The LA Film Festival wrapped up on Sunday night with the closing gala of Ponyo, Miyazaki Hayao’s latest. Not being a great fan of animation, Miyazaki, or twee children’s dross I gave it a miss, although I may just be a curmudgeonly old cinephile with no soul. But if I’d seen that I’d have missed the sole screening of United Red Army, which was well worth the effort: a three-hour docudrama about the paramilitary student radical movement in Japan in the sixties and first two years of the seventies, culminating in a recreation of the Asama-Sanso Incident police siege for which the director used and destroyed his own house.
I caught a handful of other heavy-hitters from the European festival circuit: the Portuguese Our Beloved Month Of August (fascinating concept – documentary footage on the region and people that will be used for the fictional narrative of the second half – but for the most part flatly executed); The Silence Before Bach (poetic rumination on the music of Bach in various contexts that floats hypnotically here and there and succeeds on the strength of the music); Still Walking (deceptively masterful Japanese family reunion film); and 35 Shots of Rum (slightly disappointingly slight Claire Denis father-daughter celebration).

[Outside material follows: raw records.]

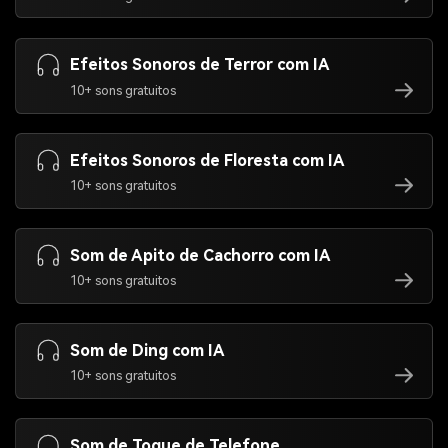
Efeitos Sonoros de Terror com IA
10+ sons gratuitos
Efeitos Sonoros de Floresta com IA
10+ sons gratuitos
Som de Apito de Cachorro com IA
10+ sons gratuitos
Som de Ding com IA
10+ sons gratuitos
Som de Toque de Telefone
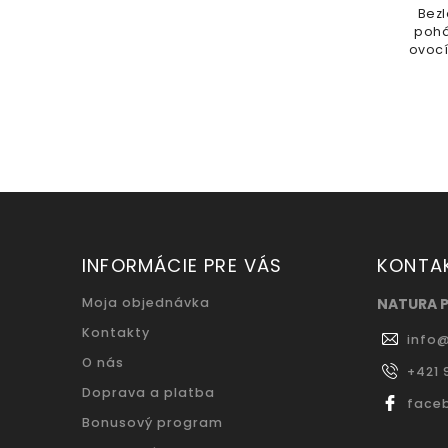
tov,
Bezlepková raňajková kaša s
iu,
pohánkou, jáhlami a sušeným
A
ovocím je ideálna pre zdravé a
mine
rýchle raňajky. Bez pridaných...
Mi
INFORMÁCIE PRE VÁS
KONTA
Moja objednávka
NATURA 
Kontakty
info
O nás
+421 
Doprava a platba
face
Bonusový program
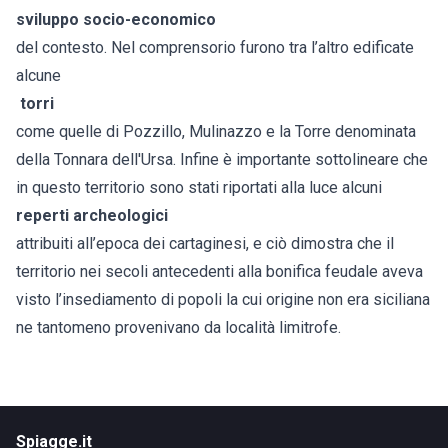
sviluppo socio-economico
del contesto. Nel comprensorio furono tra l’altro edificate
alcune
torri
come quelle di Pozzillo, Mulinazzo e la Torre denominata
della Tonnara dell'Ursa. Infine è importante sottolineare che
in questo territorio sono stati riportati alla luce alcuni
reperti archeologici
attribuiti all’epoca dei cartaginesi, e ciò dimostra che il
territorio nei secoli antecedenti alla bonifica feudale aveva
visto l’insediamento di popoli la cui origine non era siciliana
ne tantomeno provenivano da località limitrofe.
Spiagge.it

Los Bastardos had also played in Europe (official selection for un certain regard at Cannes) and turned out to be less the promised pulp crime thriller than a formal long-take art-house experiment – not entirely successful but viscerally affecting. Seen at Sundance and San Francisco, on the other hand, Unmade Beds was a pretty good portrait of the East London diaspora with an admitted debt to Nan Goldin, slight and a little affected but such a firm grasp of milieu it made me a little homesick. Less so I Sell The Dead, a loving homage to Hammer Horror with grave-robbers, zombies and grinning proles; fun and imaginative, but more in concept than execution. There was more horror with Embodiment Of Evil, the long-overdue return of Coffin Joe: still insane, but rather slickly unpleasant, with the raggedy low-budget character of the sixties installments sorely missed.
Amongst the retrospectives, I had time only for Curtis Harrington’s intriguing debut Night Tide (1961) – nice air of Poe-ish mystery with young Dennis Hopper falling for a mermaid on Venice pier, but the ending lets it down with a prosaic bump – and one of the three hot rod movies on offer, Hot Rods To Hell (1967), which was a terrible movie but hugely enjoyable.
I also caught the fine but unadventurous Stella, an autobiographical portrait tale set in the 70′s, which was winningly carried by its 11 year-old lead and notable for one of Guillaume Dépardieu’s last roles (sadly insubstantial); and Born Without, an intimate and perhaps thereby un-incisive documentary that was riveting thanks to the subject matter – a Mexican dwarf street musician born without arms who had a lengthy film career (thanks to his debut in Jodorowsky’s The Holy Mountain), married his niece and saw his seventh child born during the making of the film. For some idiotic reason it won the Best International Feature audience award, despite being a documentary.
One of the most interesting evenings of the festival for me was the Ford Amphitheatre event 13 Most Beautiful. This comprises 13 of the Andy Warhol screen tests with live accompaniment from Dean and Britta: like a lot of Warhol’s work, the screen tests are ostensibly very dull but actually fascinating if accepted on their own terms; the music was hit and miss, but when the hits perfectly evoke Galaxie 500 and obscure Velvet Underground then that’s good enough for me.
Our Festival Winner:
My favourite film of the festival was the splendid Extraordinary Stories Mariana Llinás. It’s Argentinian, four hours long, and narrated almost entirely in voice-over. But the interweaving of three main story strands, and the numerous subsidiary tales within, is carried off so deftly that it’s a pleasure to follow the dead-end mysteries and shaggy dog digressions in the company of such an engaging and amusing yarn-spinner.